(Recorded data)
======

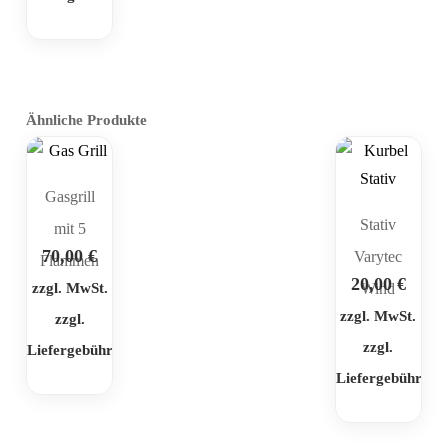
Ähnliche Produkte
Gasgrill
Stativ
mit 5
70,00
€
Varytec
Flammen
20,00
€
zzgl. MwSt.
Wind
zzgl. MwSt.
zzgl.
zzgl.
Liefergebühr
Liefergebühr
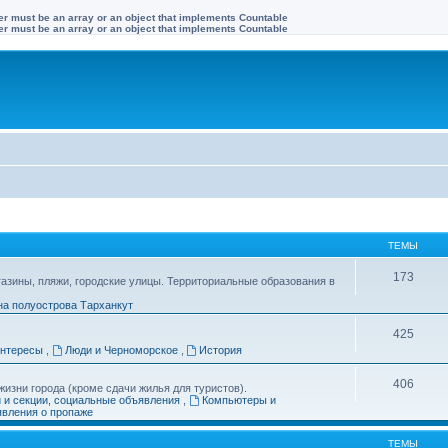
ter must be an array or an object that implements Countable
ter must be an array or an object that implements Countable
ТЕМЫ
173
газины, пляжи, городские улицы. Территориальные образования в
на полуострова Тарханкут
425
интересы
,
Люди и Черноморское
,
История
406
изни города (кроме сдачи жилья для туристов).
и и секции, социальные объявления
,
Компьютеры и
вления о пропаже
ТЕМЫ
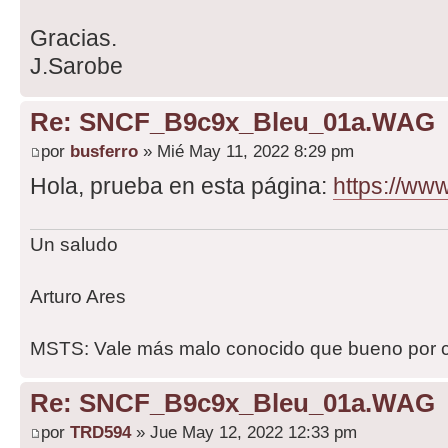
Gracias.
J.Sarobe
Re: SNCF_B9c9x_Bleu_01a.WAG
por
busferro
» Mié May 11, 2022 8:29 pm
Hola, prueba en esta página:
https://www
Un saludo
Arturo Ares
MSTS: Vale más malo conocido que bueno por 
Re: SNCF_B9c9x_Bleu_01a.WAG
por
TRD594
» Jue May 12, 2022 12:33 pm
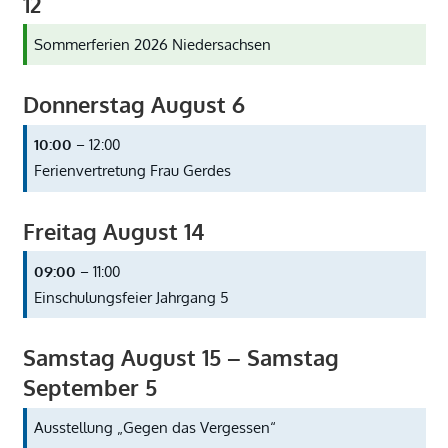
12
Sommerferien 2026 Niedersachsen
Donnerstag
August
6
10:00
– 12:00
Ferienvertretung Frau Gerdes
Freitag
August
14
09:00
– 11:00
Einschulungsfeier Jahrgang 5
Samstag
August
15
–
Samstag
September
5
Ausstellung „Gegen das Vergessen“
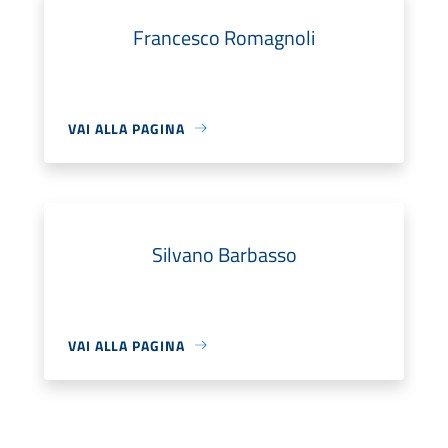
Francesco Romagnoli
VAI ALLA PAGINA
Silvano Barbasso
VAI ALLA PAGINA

======

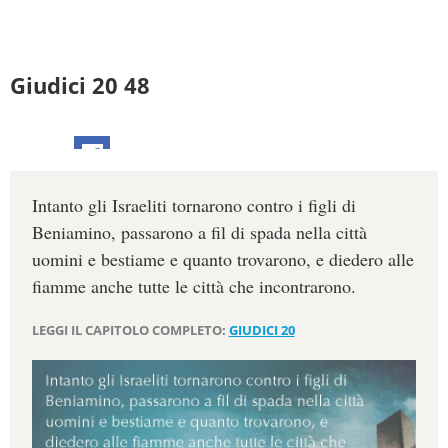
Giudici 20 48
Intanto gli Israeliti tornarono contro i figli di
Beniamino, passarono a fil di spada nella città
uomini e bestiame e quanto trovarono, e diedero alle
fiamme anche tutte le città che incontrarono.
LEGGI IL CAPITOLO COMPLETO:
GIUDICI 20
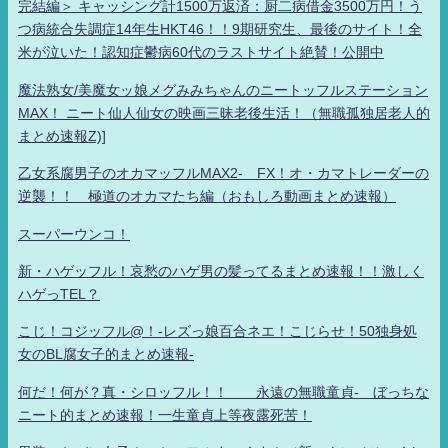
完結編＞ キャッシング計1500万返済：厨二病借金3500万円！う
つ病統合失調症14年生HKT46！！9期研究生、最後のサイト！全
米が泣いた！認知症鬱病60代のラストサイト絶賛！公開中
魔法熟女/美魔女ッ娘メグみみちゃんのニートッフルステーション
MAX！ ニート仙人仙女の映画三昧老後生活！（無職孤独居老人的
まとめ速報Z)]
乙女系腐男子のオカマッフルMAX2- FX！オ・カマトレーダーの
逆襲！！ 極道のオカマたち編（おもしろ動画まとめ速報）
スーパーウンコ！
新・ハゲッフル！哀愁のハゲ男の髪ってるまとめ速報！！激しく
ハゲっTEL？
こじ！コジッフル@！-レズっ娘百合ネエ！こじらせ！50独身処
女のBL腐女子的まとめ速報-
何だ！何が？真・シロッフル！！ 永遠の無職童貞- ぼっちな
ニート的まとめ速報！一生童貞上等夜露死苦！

======

TASK GOAL -> Each line of the data that holds "città" should be reported.

COMPLETED EXERCISE ->
Beniamino, passarono a fil di spada nella città
fiamme anche tutte le città che incontrarono.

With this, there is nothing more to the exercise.